New NMR approach for studying droplet-shaped cell content
Researchers in Utrecht have found a new way to observe membraneless compartments at an unprecedented level of resolution. The existence of these so-called biomolecular condensates in the cell contradicts every textbook on the subject. This is the first time that they have been observed in the test tube with a high degree of precision. The researchers and their colleagues in Germany will publish their findings in Nature Communications on 4 October 2019.
Secondary school students still learn that cells hold organelles that are surrounded by a membrane, but their biology textbooks are now obsolete. For the past few years, scientists have known that in addition to the membrane-covered organelles, like mitochondria and the Golgi complex, there are also membraneless compartments within the cell called biomolecular condensates.
"These 'droplets' consist of proteins and RNA, and are distributed throughout the cell. The condensates occasionally form islands: The concentration of certain proteins suddenly increases, creating clusters of molecules.
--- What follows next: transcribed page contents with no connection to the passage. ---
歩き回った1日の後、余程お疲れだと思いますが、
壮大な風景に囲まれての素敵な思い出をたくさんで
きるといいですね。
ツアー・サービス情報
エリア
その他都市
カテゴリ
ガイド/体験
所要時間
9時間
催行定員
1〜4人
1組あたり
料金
That happens all over the cell, in the cytoplasm, but also in the nucleus," explains last author Marc Baldus from Utrecht University. "It's completely different from what's in the textbooks. Not everything has a fixed position, like we'd always thought; even DNA can form these droplets."
Scientists have known about these membraneless compartments for a few years now, but the resolution of a normal microscope, tomography, and MRI has not been sufficient to visualize the dynamic nature of these droplets at the atomic level. Utrecht University has advanced magnetic resonance (NMR) equipment to observe complex systems. In this study, the researchers worked with the group led by Remco Sprangers at the University of Regensburg to develop a new NMR approach to study proteins that form droplets: a combination of 'solid-state' and 'solution state' NMR.
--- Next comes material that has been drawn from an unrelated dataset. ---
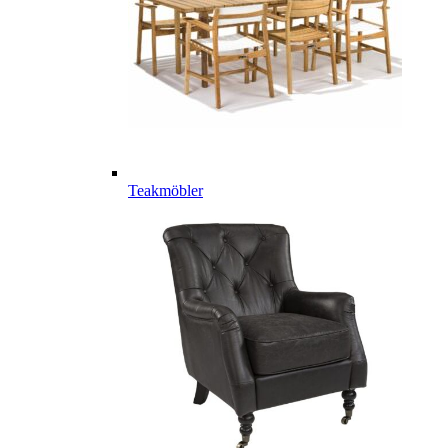
Teakmöbler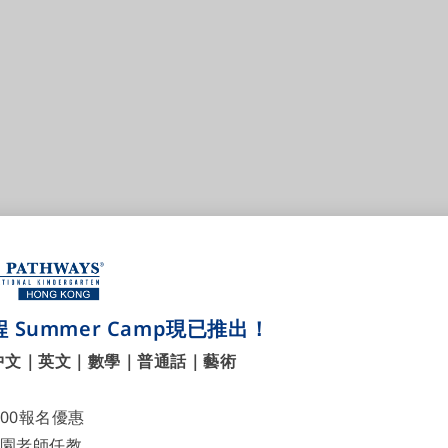
 Summer Camp現已推出！
中文｜英文｜數學｜普通話｜藝術
700報名優惠
園老師任教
"A large proportion of the proteins don't have a fixed structure; they shift from one form to another. The unfolded parts of the protein can rapidly move, and are available to interact with other proteins. We can now follow these processes at high resolution; where the protein binds, to which other protein it binds, and we will eventually be able to see how fast it happens as well," says Baldus.
Biomolecular condensates often contain proteins that play a role in diseases such as cancer, Alzheimer's disease and ALS. "For this reason, the pharmaceutical industry is now interested in them as well: more knowledge about their structure might make it possible to administer medications more accurately," Baldus explains. "But that's step two. For the first time, we've proven that we can study these droplets at the highest resolution, and now we'll start working on identifying all of the details in these systems."